START Provided entries
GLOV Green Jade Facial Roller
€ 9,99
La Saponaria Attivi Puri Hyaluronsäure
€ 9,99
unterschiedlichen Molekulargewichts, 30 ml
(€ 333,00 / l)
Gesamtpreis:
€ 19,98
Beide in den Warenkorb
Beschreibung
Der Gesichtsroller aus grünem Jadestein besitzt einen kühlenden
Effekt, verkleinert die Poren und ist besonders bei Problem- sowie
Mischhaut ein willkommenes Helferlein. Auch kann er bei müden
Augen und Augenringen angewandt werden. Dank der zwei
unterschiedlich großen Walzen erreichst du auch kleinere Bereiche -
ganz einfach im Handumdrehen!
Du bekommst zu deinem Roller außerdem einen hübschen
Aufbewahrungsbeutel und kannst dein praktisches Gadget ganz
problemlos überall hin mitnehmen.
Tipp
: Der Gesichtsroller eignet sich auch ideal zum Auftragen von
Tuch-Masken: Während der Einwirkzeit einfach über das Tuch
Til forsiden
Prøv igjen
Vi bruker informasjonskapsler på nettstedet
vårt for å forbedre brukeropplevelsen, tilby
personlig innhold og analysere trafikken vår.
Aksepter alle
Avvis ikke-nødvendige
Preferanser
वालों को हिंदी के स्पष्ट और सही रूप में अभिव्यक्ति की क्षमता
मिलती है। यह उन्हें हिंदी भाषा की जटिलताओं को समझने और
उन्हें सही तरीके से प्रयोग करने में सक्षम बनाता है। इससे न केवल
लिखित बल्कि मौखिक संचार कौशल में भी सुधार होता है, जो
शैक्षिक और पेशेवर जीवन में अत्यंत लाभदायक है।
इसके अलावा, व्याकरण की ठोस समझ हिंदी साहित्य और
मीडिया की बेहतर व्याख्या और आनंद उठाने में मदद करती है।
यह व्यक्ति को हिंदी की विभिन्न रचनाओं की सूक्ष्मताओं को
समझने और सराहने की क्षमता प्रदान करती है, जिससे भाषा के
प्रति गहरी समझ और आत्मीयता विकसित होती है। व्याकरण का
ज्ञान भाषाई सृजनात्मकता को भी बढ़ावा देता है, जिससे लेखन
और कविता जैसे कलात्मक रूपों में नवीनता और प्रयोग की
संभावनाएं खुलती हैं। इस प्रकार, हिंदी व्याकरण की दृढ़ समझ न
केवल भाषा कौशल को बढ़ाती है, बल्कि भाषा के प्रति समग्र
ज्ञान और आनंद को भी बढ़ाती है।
END Provided entries
- Exercise requirements -
Repeat the records above in full, word for word.

- Response to this exercise -
GLOV Green Jade Facial Roller
€ 9,99
La Saponaria Attivi Puri Hyaluronsäure
€ 9,99
unterschiedlichen Molekulargewichts, 30 ml
(€ 333,00 / l)
Gesamtpreis:
€ 19,98
Beide in den Warenkorb
Beschreibung
Der Gesichtsroller aus grünem Jadestein besitzt einen kühlenden
Effekt, verkleinert die Poren und ist besonders bei Problem- sowie
Mischhaut ein willkommenes Helferlein. Auch kann er bei müden
Augen und Augenringen angewandt werden. Dank der zwei
unterschiedlich großen Walzen erreichst du auch kleinere Bereiche -
ganz einfach im Handumdrehen!
Du bekommst zu deinem Roller außerdem einen hübschen
Aufbewahrungsbeutel und kannst dein praktisches Gadget ganz
problemlos überall hin mitnehmen.
Tipp
: Der Gesichtsroller eignet sich auch ideal zum Auftragen von
Tuch-Masken: Während der Einwirkzeit einfach über das Tuch
Til forsiden
Prøv igjen
Vi bruker informasjonskapsler på nettstedet
vårt for å forbedre brukeropplevelsen, tilby
personlig innhold og analysere trafikken vår.
Aksepter alle
Avvis ikke-nødvendige
Preferanser
वालों को हिंदी के स्पष्ट और सही रूप में अभिव्यक्ति की क्षमता
मिलती है। यह उन्हें हिंदी भाषा की जटिलताओं को समझने और
उन्हें सही तरीके से प्रयोग करने में सक्षम बनाता है। इससे न केवल
लिखित बल्कि मौखिक संचार कौशल में भी सुधार होता है, जो
शैक्षिक और पेशेवर जीवन में अत्यंत लाभदायक है।
इसके अलावा, व्याकरण की ठोस समझ हिंदी साहित्य और
मीडिया की बेहतर व्याख्या और आनंद उठाने में मदद करती है।
यह व्यक्ति को हिंदी की विभिन्न रचनाओं की सूक्ष्मताओं को
समझने और सराहने की क्षमता प्रदान करती है, जिससे भाषा के
प्रति गहरी समझ और आत्मीयता विकसित होती है। व्याकरण का
ज्ञान भाषाई सृजनात्मकता को भी बढ़ावा देता है, जिससे लेखन
और कविता जैसे कलात्मक रूपों में नवीनता और प्रयोग की
संभावनाएं खुलती हैं। इस प्रकार, हिंदी व्याकरण की दृढ़ समझ न
केवल भाषा कौशल को बढ़ाती है, बल्कि भाषा के प्रति समग्र
ज्ञान और आनंद को भी बढ़ाती है।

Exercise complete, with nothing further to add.